PROBLEM DESCRIPTION: Set the material down again exactly, line by line, skipping each picture.

↓↓↓

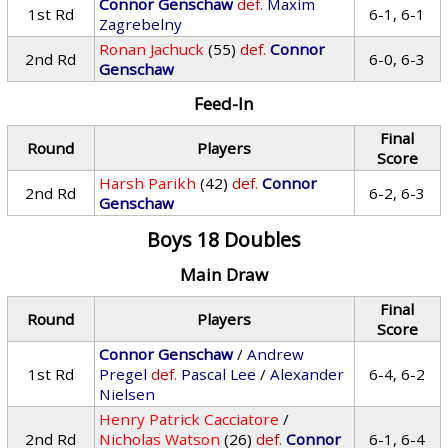
Connor Genschaw
def.
Maxim
1st Rd
6-1, 6-1
Zagrebelny
Ronan Jachuck
(55)
def.
Connor
2nd Rd
6-0, 6-3
Genschaw
Feed-In
Final
Round
Players
Score
Harsh Parikh
(42)
def.
Connor
2nd Rd
6-2, 6-3
Genschaw
Boys 18 Doubles
Main Draw
Final
Round
Players
Score
Connor Genschaw
/
Andrew
1st Rd
Pregel
def.
Pascal Lee
/
Alexander
6-4, 6-2
Nielsen
Henry Patrick Cacciatore
/
2nd Rd
Nicholas Watson
(26)
def.
Connor
6-1, 6-4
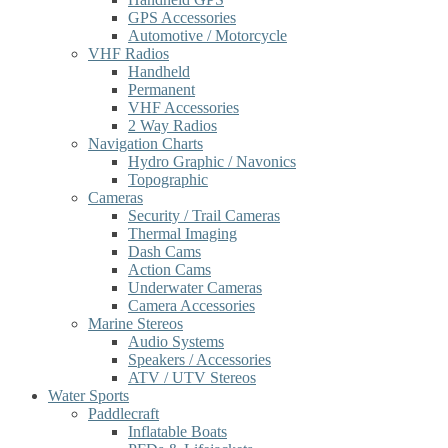
GPS Accessories
Automotive / Motorcycle
VHF Radios
Handheld
Permanent
VHF Accessories
2 Way Radios
Navigation Charts
Hydro Graphic / Navonics
Topographic
Cameras
Security / Trail Cameras
Thermal Imaging
Dash Cams
Action Cams
Underwater Cameras
Camera Accessories
Marine Stereos
Audio Systems
Speakers / Accessories
ATV / UTV Stereos
Water Sports
Paddlecraft
Inflatable Boats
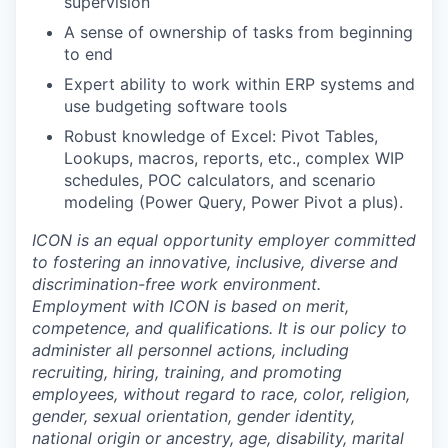
supervision
A sense of ownership of tasks from beginning
to end
Expert ability to work within ERP systems and
use budgeting software tools
Robust knowledge of Excel: Pivot Tables,
Lookups, macros, reports, etc., complex WIP
schedules, POC calculators, and scenario
modeling (Power Query, Power Pivot a plus).
ICON is an equal opportunity employer committed
to fostering an innovative, inclusive, diverse and
discrimination-free work environment.
Employment with ICON is based on merit,
competence, and qualifications. It is our policy to
administer all personnel actions, including
recruiting, hiring, training, and promoting
employees, without regard to race, color, religion,
gender, sexual orientation, gender identity,
national origin or ancestry, age, disability, marital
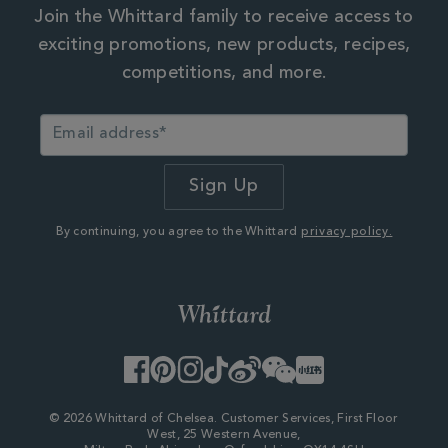
Join the Whittard family to receive access to
exciting promotions, new products, recipes,
competitions, and more.
By continuing, you agree to the Whittard
privacy policy.
Facebook
Pinterest
Instagram
TikTok
Weibo
WeChat
Little
Red
Book
© 2026 Whittard of Chelsea. Customer Services, First Floor
West, 25 Western Avenue,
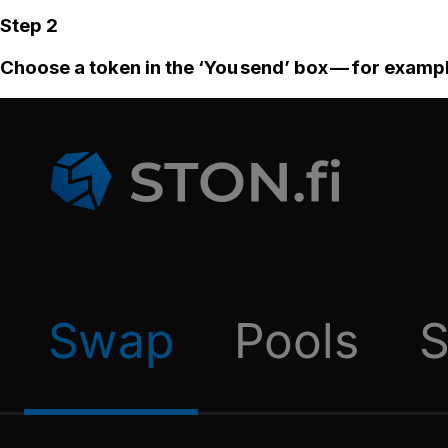
Step 2
Choose a token in the ‘You send’ box — for examp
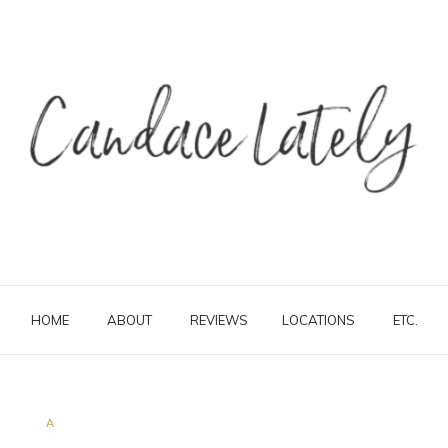
HOME
ABOUT
REVIEWS
LOCATIONS
ETC.
A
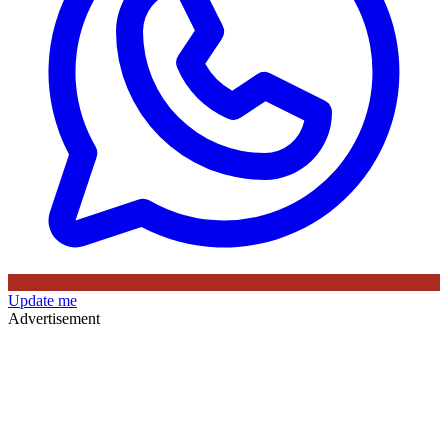
Update me
Advertisement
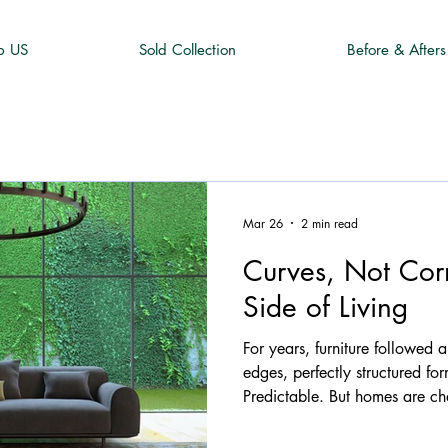
p US
Sold Collection
Before & Afters
Mar 26
2 min read
Curves, Not Corn
Side of Living
For years, furniture followed a
edges, perfectly structured fo
Predictable. But homes are ch
the furniture we choose to liv
quietly stepping aside...makin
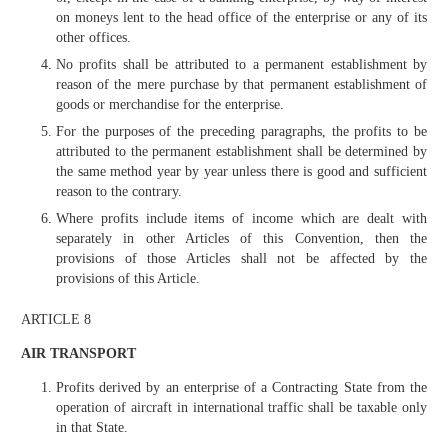
on moneys lent to the head office of the enterprise or any of its
other offices.
No profits shall be attributed to a permanent establishment by
reason of the mere purchase by that permanent establishment of
goods or merchandise for the enterprise.
For the purposes of the preceding paragraphs, the profits to be
attributed to the permanent establishment shall be determined by
the same method year by year unless there is good and sufficient
reason to the contrary.
Where profits include items of income which are dealt with
separately in other Articles of this Convention, then the
provisions of those Articles shall not be affected by the
provisions of this Article.
ARTICLE 8
AIR TRANSPORT
Profits derived by an enterprise of a Contracting State from the
operation of aircraft in international traffic shall be taxable only
in that State.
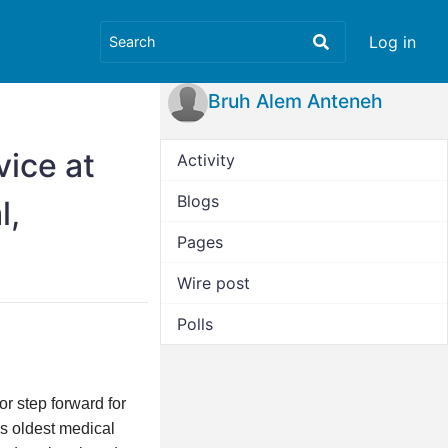
Log in
Bruh Alem Anteneh
vice at
Activity
Blogs
l,
Pages
Wire post
Polls
r step forward for
’s oldest medical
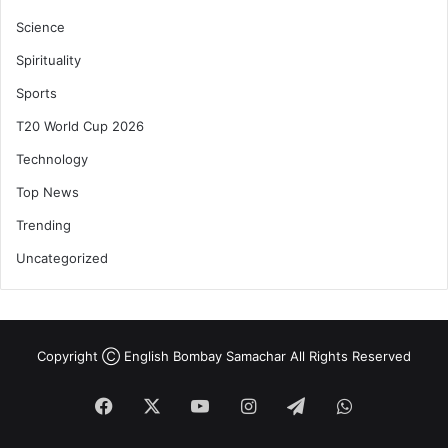
Science
Spirituality
Sports
T20 World Cup 2026
Technology
Top News
Trending
Uncategorized
Copyright Ⓒ English Bombay Samachar All Rights Reserved
Facebook
X
YouTube
Instagram
Telegram
WhatsApp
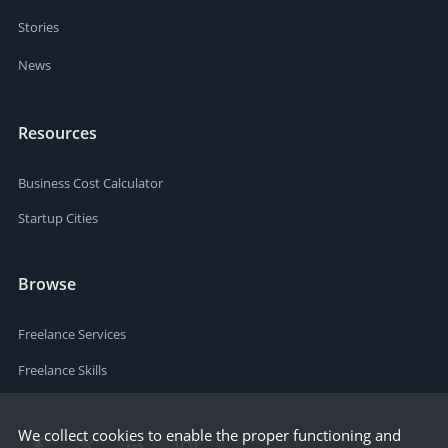
Stories
News
Resources
Business Cost Calculator
Startup Cities
Browse
Freelance Services
Freelance Skills
We collect cookies to enable the proper functioning and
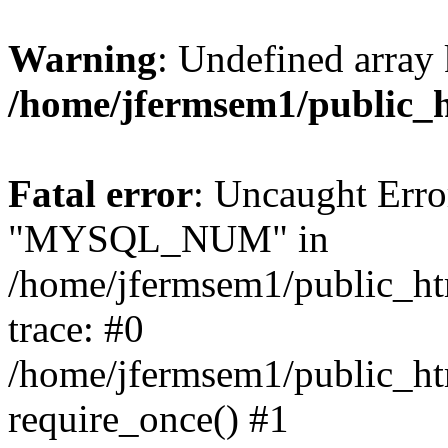
Warning
: Undefined array 
/home/jfermsem1/public_
Fatal error
: Uncaught Erro
"MYSQL_NUM" in
/home/jfermsem1/public_htm
trace: #0
/home/jfermsem1/public_htm
require_once() #1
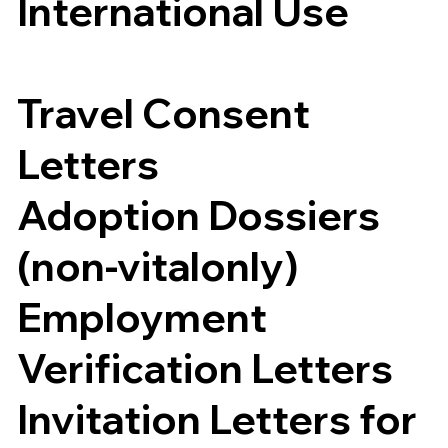
International Use
Travel Consent
Letters
Adoption Dossiers
(non-vitalonly)
Employment
Verification Letters
Invitation Letters for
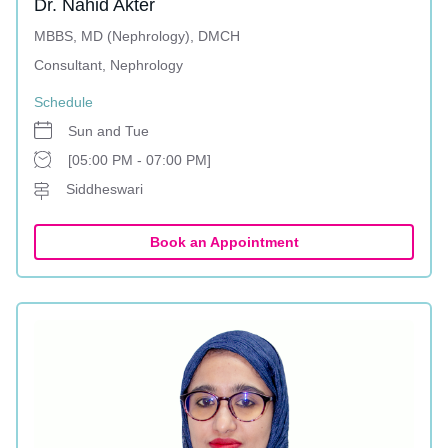
Dr. Nahid Akter
MBBS, MD (Nephrology), DMCH
Consultant, Nephrology
Schedule
Sun and Tue
[05:00 PM - 07:00 PM]
Siddheswari
Book an Appointment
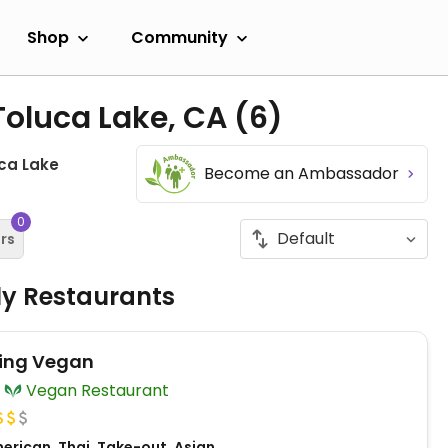
Shop
Community
Toluca Lake, CA
(6)
ca Lake
Become an Ambassador
0
ers
ly Restaurants
ing Vegan
Vegan Restaurant
erican, Thai, Take-out, Asian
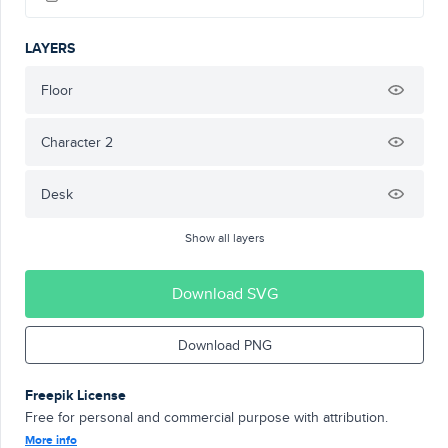
LAYERS
Floor
Character 2
Desk
Show all layers
Download SVG
Download PNG
Freepik License
Free for personal and commercial purpose with attribution.
More info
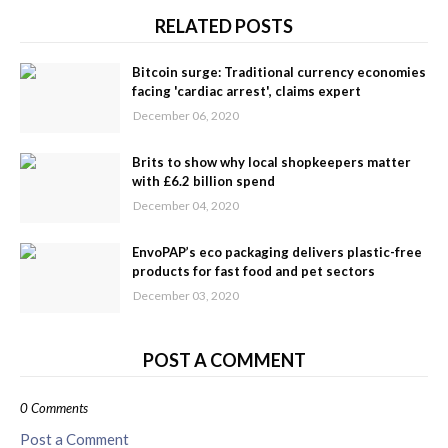
RELATED POSTS
Bitcoin surge: Traditional currency economies
facing 'cardiac arrest', claims expert
December 06, 2020
Brits to show why local shopkeepers matter
with £6.2 billion spend
December 04, 2020
EnvoPAP’s eco packaging delivers plastic-free
products for fast food and pet sectors
December 03, 2020
POST A COMMENT
0 Comments
Post a Comment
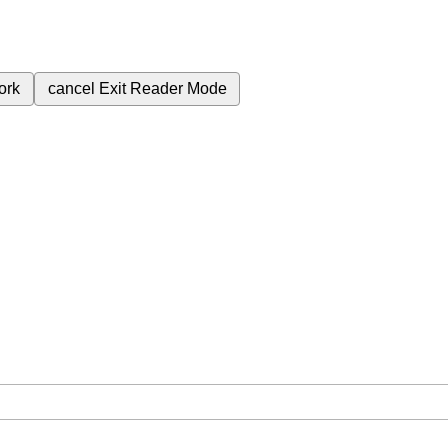
ork
cancel
Exit Reader Mode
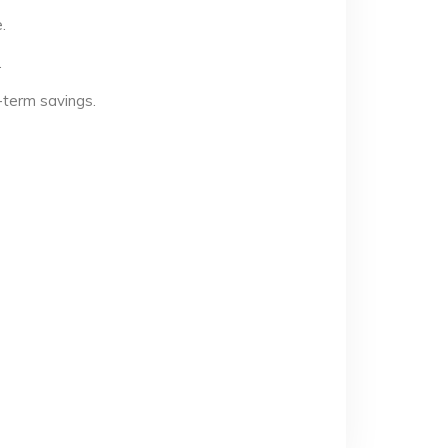
.
.
-term savings.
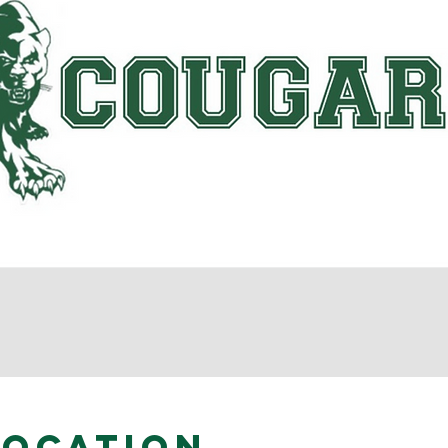
Location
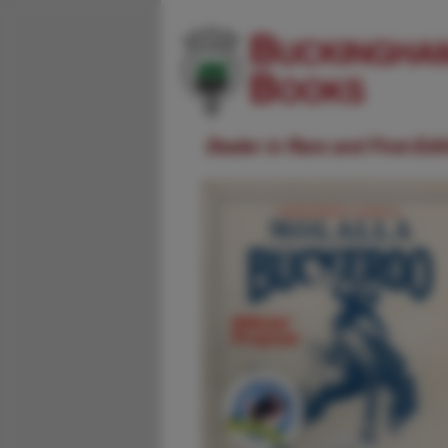
Dealer in Rare and First-Ed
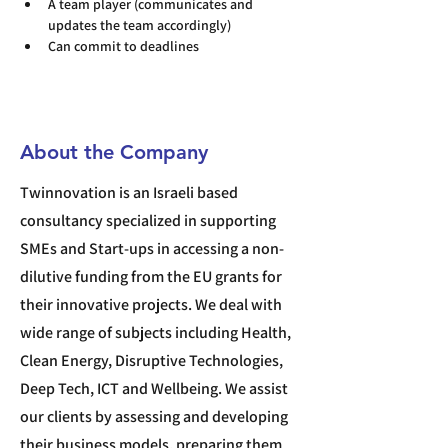
A team player (communicates and 
updates the team accordingly)
Can commit to deadlines
About the Company
Twinnovation is an Israeli based
consultancy specialized in supporting
SMEs and Start-ups in accessing a non-
dilutive funding from the EU grants for
their innovative projects. We deal with
wide range of subjects including Health,
Clean Energy, Disruptive Technologies,
Deep Tech, ICT and Wellbeing. We assist
our clients by assessing and developing
their business models, preparing them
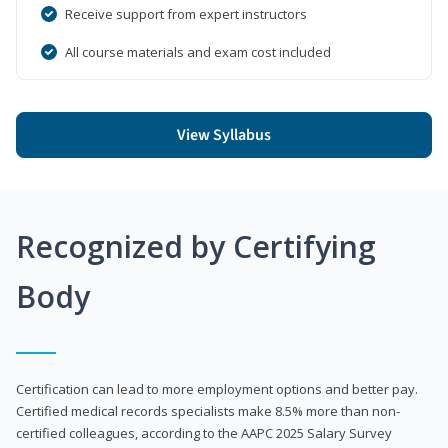
Receive support from expert instructors
All course materials and exam cost included
View Syllabus
Recognized by Certifying
Body
Certification can lead to more employment options and better pay.
Certified medical records specialists make 8.5% more than non-
certified colleagues, according to the AAPC 2025 Salary Survey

↑↑↑

RESULT BELOW:
Connor Genschaw
def.
Maxim
1st Rd
6-1, 6-1
Zagrebelny
Ronan Jachuck
(55)
def.
Connor
2nd Rd
6-0, 6-3
Genschaw
Feed-In
Final
Round
Players
Score
Harsh Parikh
(42)
def.
Connor
2nd Rd
6-2, 6-3
Genschaw
Boys 18 Doubles
Main Draw
Final
Round
Players
Score
Connor Genschaw
/
Andrew
1st Rd
Pregel
def.
Pascal Lee
/
Alexander
6-4, 6-2
Nielsen
Henry Patrick Cacciatore
/
2nd Rd
Nicholas Watson
(26)
def.
Connor
6-1, 6-4
GPS Accessories
Automotive / Motorcycle
VHF Radios
Handheld
Permanent
VHF Accessories
2 Way Radios
Navigation Charts
Hydro Graphic / Navonics
Topographic
Cameras
Security / Trail Cameras
Thermal Imaging
Dash Cams
Action Cams
Underwater Cameras
Camera Accessories
Marine Stereos
Audio Systems
Speakers / Accessories
ATV / UTV Stereos
Water Sports
Paddlecraft
Inflatable Boats
supervision
A sense of ownership of tasks from beginning
to end
Expert ability to work within ERP systems and
use budgeting software tools
Robust knowledge of Excel: Pivot Tables,
Lookups, macros, reports, etc., complex WIP
schedules, POC calculators, and scenario
modeling (Power Query, Power Pivot a plus).
ICON is an equal opportunity employer committed
to fostering an innovative, inclusive, diverse and
discrimination-free work environment.
Employment with ICON is based on merit,
competence, and qualifications. It is our policy to
administer all personnel actions, including
recruiting, hiring, training, and promoting
employees, without regard to race, color, religion,
gender, sexual orientation, gender identity,
national origin or ancestry, age, disability, marital
Join the Whittard family to receive access to
exciting promotions, new products, recipes,
competitions, and more.
By continuing, you agree to the Whittard
privacy policy.
Facebook
Pinterest
Instagram
TikTok
Weibo
WeChat
Little
Red
Book
© 2026 Whittard of Chelsea. Customer Services, First Floor
West, 25 Western Avenue,
Step 2
Choose a token in the ‘You send’ box — for examp
HOME
ABOUT
REVIEWS
LOCATIONS
ETC.
A
Update me
Advertisement
p US
Sold Collection
Before & Afters
Mar 26
2 min read
Curves, Not Corn
Side of Living
For years, furniture followed a
edges, perfectly structured fo
Predictable. But homes are ch
the furniture we choose to liv
quietly stepping aside...makin
on moneys lent to the head office of the enterprise or any of its
other offices.
No profits shall be attributed to a permanent establishment by
reason of the mere purchase by that permanent establishment of
goods or merchandise for the enterprise.
For the purposes of the preceding paragraphs, the profits to be
attributed to the permanent establishment shall be determined by
the same method year by year unless there is good and sufficient
reason to the contrary.
Where profits include items of income which are dealt with
separately in other Articles of this Convention, then the
provisions of those Articles shall not be affected by the
provisions of this Article.
ARTICLE 8
AIR TRANSPORT
Profits derived by an enterprise of a Contracting State from the
operation of aircraft in international traffic shall be taxable only
in that State.
Log in
Bruh Alem Anteneh
vice at
Activity
Blogs
l,
Pages
Wire post
Polls
r step forward for
’s oldest medical
Science
Spirituality
Sports
T20 World Cup 2026
Technology
Top News
Trending
Uncategorized
Copyright Ⓒ English Bombay Samachar All Rights Reserved
Facebook
X
YouTube
Instagram
Telegram
WhatsApp
Stories
News
Resources
Business Cost Calculator
Startup Cities
Browse
Freelance Services
Freelance Skills
We collect cookies to enable the proper functioning and
Warning
: Undefined array 
/home/jfermsem1/public_
Fatal error
: Uncaught Erro
"MYSQL_NUM" in
/home/jfermsem1/public_htm
trace: #0
/home/jfermsem1/public_htm
require_once() #1
International Use
Travel Consent
Letters
Adoption Dossiers
(non-vitalonly)
Employment
Verification Letters
Invitation Letters for
Dr. Nahid Akter
MBBS, MD (Nephrology), DMCH
Consultant, Nephrology
Schedule
Sun and Tue
[05:00 PM - 07:00 PM]
Siddheswari
Book an Appointment
Shop
Community
Toluca Lake, CA
(6)
ca Lake
Become an Ambassador
0
ers
ly Restaurants
ing Vegan
Vegan Restaurant
erican, Thai, Take-out, Asian
LAYERS
Floor
Character 2
Desk
Show all layers
Download SVG
Download PNG
Freepik License
Free for personal and commercial purpose with attribution.
More info
RELATED POSTS
Bitcoin surge: Traditional currency economies
facing 'cardiac arrest', claims expert
December 06, 2020
Brits to show why local shopkeepers matter
with £6.2 billion spend
December 04, 2020
EnvoPAP’s eco packaging delivers plastic-free
products for fast food and pet sectors
December 03, 2020
POST A COMMENT
0 Comments
Post a Comment
ork
cancel
Exit Reader Mode
.
.
-term savings.
Location
Dealer in Rare and First-Ed
A team player (communicates and 
updates the team accordingly)
Can commit to deadlines
About the Company
Twinnovation is an Israeli based
consultancy specialized in supporting
SMEs and Start-ups in accessing a non-
dilutive funding from the EU grants for
their innovative projects. We deal with
wide range of subjects including Health,
Clean Energy, Disruptive Technologies,
Deep Tech, ICT and Wellbeing. We assist
our clients by assessing and developing
their business models, preparing them
Receive support from expert instructors
All course materials and exam cost included
View Syllabus
Recognized by Certifying
Body
Certification can lead to more employment options and better pay.
Certified medical records specialists make 8.5% more than non-
certified colleagues, according to the AAPC 2025 Salary Survey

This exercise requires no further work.